I don’t think it was specifically the implementation I was talking about, but more the method of reaching agreement on whether to execute these consensus changes or not. Finding a good way of having the community govern our development is something I’ve occupied myself with a lot lately, and I see three main options for the community to give their opinion:

  • Voting through the governance system.
  • Verbally giving feedback and having open discussions.
  • Hard forks.

None of these methods are fool-proof, so we decided to incorporate all three options in the decision making process. We gathered feedback first, and consequently submitted a proposal for 1 CRW to get the community’s approval. This proposal was approved with approximately 450 positive against 50 negative votes, so we saw that as general approval.

Because of this voting result we are confident the transition will go smoothly, but the possibility of a certain group not being in agreement and forking the chain is always a possibility of course.

On August 4th Crown will host their 6th community meeting in Essen, Germany.
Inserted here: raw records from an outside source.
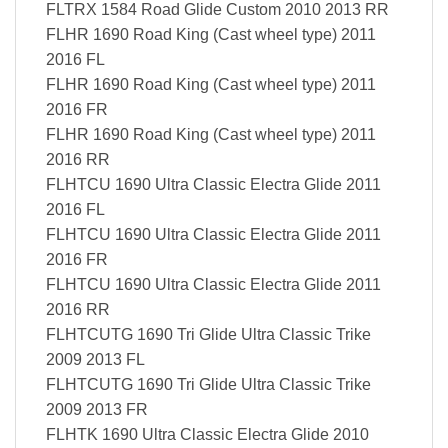
FLTRX 1584 Road Glide Custom 2010 2013 RR
FLHR 1690 Road King (Cast wheel type) 2011
2016 FL
FLHR 1690 Road King (Cast wheel type) 2011
2016 FR
FLHR 1690 Road King (Cast wheel type) 2011
2016 RR
FLHTCU 1690 Ultra Classic Electra Glide 2011
2016 FL
FLHTCU 1690 Ultra Classic Electra Glide 2011
2016 FR
FLHTCU 1690 Ultra Classic Electra Glide 2011
2016 RR
FLHTCUTG 1690 Tri Glide Ultra Classic Trike
2009 2013 FL
FLHTCUTG 1690 Tri Glide Ultra Classic Trike
2009 2013 FR
FLHTK 1690 Ultra Classic Electra Glide 2010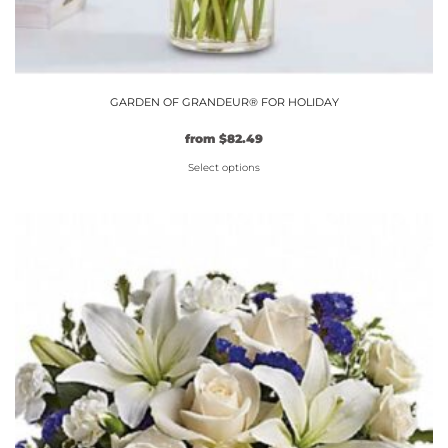
GARDEN OF GRANDEUR® FOR HOLIDAY
Original
Current
from
$
82.49
price
price
Select options
was:
is:
$74.99.
This
$82.49.
product
has
multiple
variants.
The
options
may
be
chosen
on
the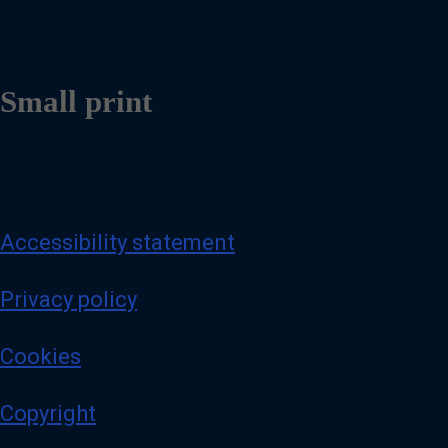
Small print
Accessibility statement
Privacy policy
Cookies
Copyright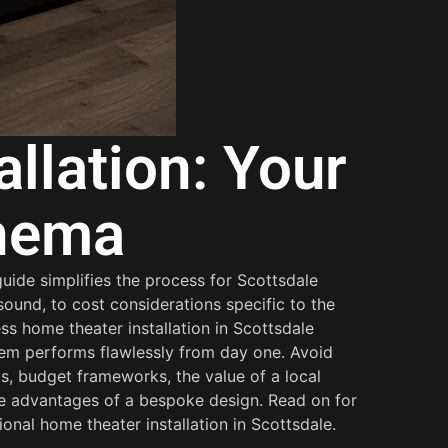
llation: Your
inema
uide simplifies the process for Scottsdale
ound, to cost considerations specific to the
s home theater installation in Scottsdale
tem performs flawlessly from day one. Avoid
ps, budget frameworks, the value of a local
he advantages of a bespoke design. Read on for
onal home theater installation in Scottsdale.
Why is it so important to bring the community together and what are your plans with the event itself?
Oh man, where do I even start? I find the Crown community meetings to basically be the best part of my job! Since the Crown team and community are spread all around the globe, it is incredibly good to finally get some face-to-face time with the people you talk to online on a daily basis. It not only gives a massive boost to the team, but the feedback we get from visitors of the meetups is that they also really enjoy being able to look the team in their eyes and build a stronger bond of familiarity and trust.

Our community meetings usually involve development updates from the team, networking, free goodies and often a bigger announcement (but no promises of course). The team will also have their private meeting the day before, so we’ll be around most of the weekend to get some dinner or drinks with the community, for which Essen and the Blockchainhotel are very suitable locations.
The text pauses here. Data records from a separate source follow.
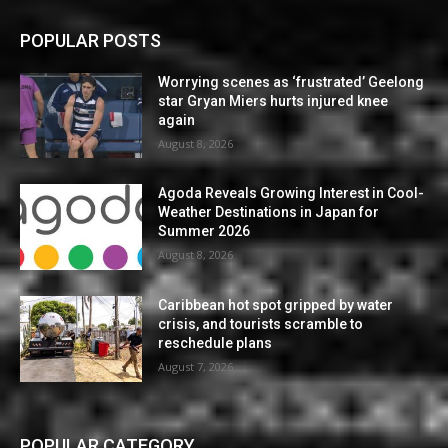
POPULAR POSTS
Worrying scenes as ‘frustrated’ Geelong
star Gryan Miers hurts injured knee
again
August 8, 2026
Agoda Reveals Growing Interest in Cool-
Weather Destinations in Japan for
Summer 2026
August 8, 2026
Caribbean hot spot gripped by water
crisis, and tourists scramble to
reschedule plans
August 7, 2026
POPULAR CATEGORY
What were the experiences with previous community events?
All events I attended have been really good in my experience. A lot of ideas tend to be bounced back and forth and discussions can be held that are sometimes hard to hold in a chat room. We also tend to get positive feedback from the community that have attended. However, after organizing meetups in London, Prague, Toronto, Amsterdam and Miami, we have found that Europe is where our community is the strongest and the most willing to mobilize and join our meetings, so that’s likely to be the general region where we’ll be organizing our next couple of meetings.